The WX-T incorporates NEC’s Network Operating System (NEC NOS), which has received the world’s first Gold Badge certification under the “Phoenix” project, part of the Telecom Infra Project (TIP) initiative to advance openness in optical IP networks. Key technical features include high-frequency, detailed fault analysis logging for faster troubleshooting; a white box architecture leveraging general-purpose hardware for cost-effective, carrier-grade performance; and support for L-band operation, enabling flexible multi-band environments.

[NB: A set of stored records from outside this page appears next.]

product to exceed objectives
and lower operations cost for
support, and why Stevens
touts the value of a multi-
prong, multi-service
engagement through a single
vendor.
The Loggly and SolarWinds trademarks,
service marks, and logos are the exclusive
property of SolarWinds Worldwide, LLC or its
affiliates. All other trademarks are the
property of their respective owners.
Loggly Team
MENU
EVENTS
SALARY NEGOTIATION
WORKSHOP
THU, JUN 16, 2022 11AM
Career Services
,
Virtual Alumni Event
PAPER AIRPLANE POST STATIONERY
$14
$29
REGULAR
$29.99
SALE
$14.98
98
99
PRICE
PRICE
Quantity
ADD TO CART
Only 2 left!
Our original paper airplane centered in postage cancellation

NEC and NTT say the WX-T’s design will also advance optical data center networking by meeting multi-band requirements, supporting high-capacity, low-latency, and energy-efficient transmission for emerging use cases. The companies see the platform as a building block for more diverse digital services and a carbon-neutral network infrastructure.

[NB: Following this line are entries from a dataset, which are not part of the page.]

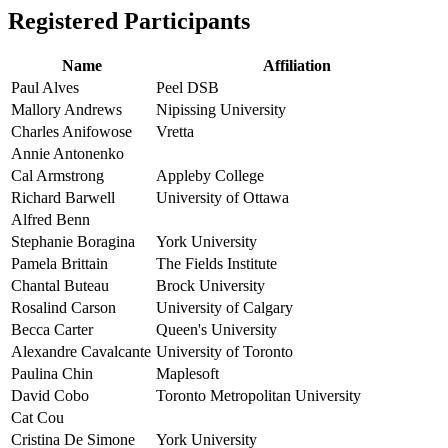
Registered Participants
Name
Affiliation
Paul Alves
Peel DSB
Mallory Andrews
Nipissing University
Charles Anifowose
Vretta
Annie Antonenko
Cal Armstrong
Appleby College
Richard Barwell
University of Ottawa
Alfred Benn
Stephanie Boragina
York University
Pamela Brittain
The Fields Institute
Chantal Buteau
Brock University
Rosalind Carson
University of Calgary
Becca Carter
Queen's University
Alexandre Cavalcante
University of Toronto
Paulina Chin
Maplesoft
David Cobo
Toronto Metropolitan University
Cat Cou
Cristina De Simone
York University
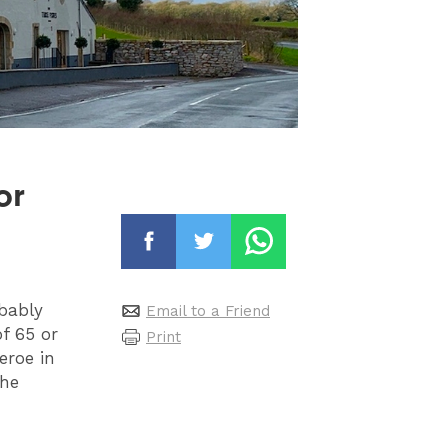
or
obably
Email to a Friend
f 65 or
Print
eroe in
the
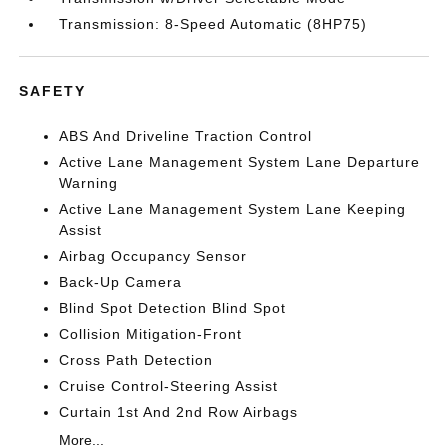
Transmission: 8-Speed Automatic (8HP75)
SAFETY
ABS And Driveline Traction Control
Active Lane Management System Lane Departure
Warning
Active Lane Management System Lane Keeping
Assist
Airbag Occupancy Sensor
Back-Up Camera
Blind Spot Detection Blind Spot
Collision Mitigation-Front
Cross Path Detection
Cruise Control-Steering Assist
Curtain 1st And 2nd Row Airbags
More...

- Deployment planned nationwide across NTT’s network
- Supports APN-T specification from IOWN Global Forum
- First NEC NOS to earn TIP “Phoenix” Gold Badge certification
- High-resolution fault logging for rapid root-cause analysis
- White box, L-band–compatible design for flexible optical networking
- Targets both telecom and data center optical connectivity needs
“Through our collaboration with NTT, we are delivering optical solutions that combine openness, high performance, and power efficiency for the IOWN era,” said an NEC spokesperson.
🌐 Why it Matters: This deal strengthens the IOWN initiative’s shift toward open, photonic-based network architectures, blending telecom-grade reliability with white box economics. L-band capability and multi-band support position NEC’s platform for the growing convergence of telecom and hyperscale data center optical networks.

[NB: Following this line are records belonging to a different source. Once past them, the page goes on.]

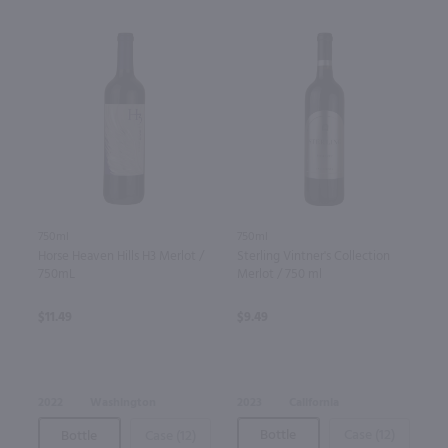
750ml
750ml
Sterling Vintner's Collection
Horse Heaven Hills H3 Merlot /
Merlot / 750 ml
750mL
$9.49
$11.49
2023
California
2022
Washington
Bottle
Case (12)
Bottle
Case (12)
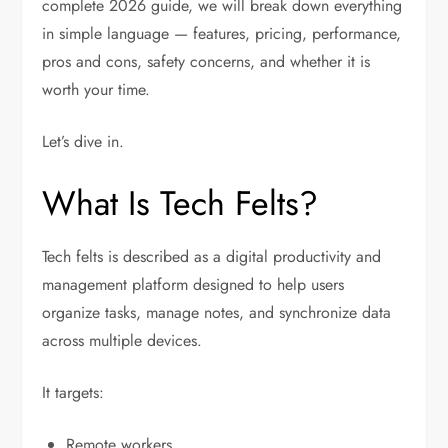
complete 2026 guide, we will break down everything
in simple language — features, pricing, performance,
pros and cons, safety concerns, and whether it is
worth your time.
Let’s dive in.
What Is Tech Felts?
Tech felts is described as a digital productivity and
management platform designed to help users
organize tasks, manage notes, and synchronize data
across multiple devices.
It targets:
Remote workers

Background: TIP, Phoenix Project, and IOWN APN Integration
The Telecom Infra Project (TIP) is a global, non-profit engineering consortium focused on accelerating the development and deployment of open, disaggregated, and standards-based telecom infrastructure. Its members include major operators such as NTT, Telia, Telefónica, Vodafone, Deutsche Telekom, and MTN, as well as vendors, integrators, and research institutions. TIP works through project groups that define open specifications and test multi-vendor interoperability, aiming to break away from proprietary, vertically integrated systems.
The Phoenix Project is part of TIP’s Open Optical and Packet Transport (OOPT) group. It focuses on developing open and disaggregated transport network solutions by standardizing hardware and software interfaces for optical transponders, routers, and packet-optical integration. The “Gold Badge” certification awarded to NEC NOS within Phoenix signals that the product meets TIP’s highest-level compliance for openness, interoperability, and alignment with operator-defined requirements. This ensures that operators can mix and match optical transport components from different vendors while maintaining performance and manageability.
The IOWN APN (All-Photonics Network), championed by NTT and the IOWN Global Forum, envisions a fully photonic communications layer from core to edge, leveraging optical technology not just for transmission but also for switching and computing interconnects. Within this vision, the APN-T (Open APN Transceiver)—which the SpectralWave WX-T supports—represents the customer-premises or edge optical transceiver that links user facilities (such as data centers and enterprise buildings) with the photonic core. Integrating TIP Phoenix–certified NOS into this element of the APN gives NTT the flexibility of open optical networking while ensuring global interoperability and supply chain diversity.
By aligning TIP’s open transport principles with the IOWN APN’s all-optical vision, NTT and NEC are setting a path toward a photonic network that is both technologically advanced and operationally open—making it easier for other carriers, cloud providers, and enterprises to integrate with IOWN infrastructure in the future.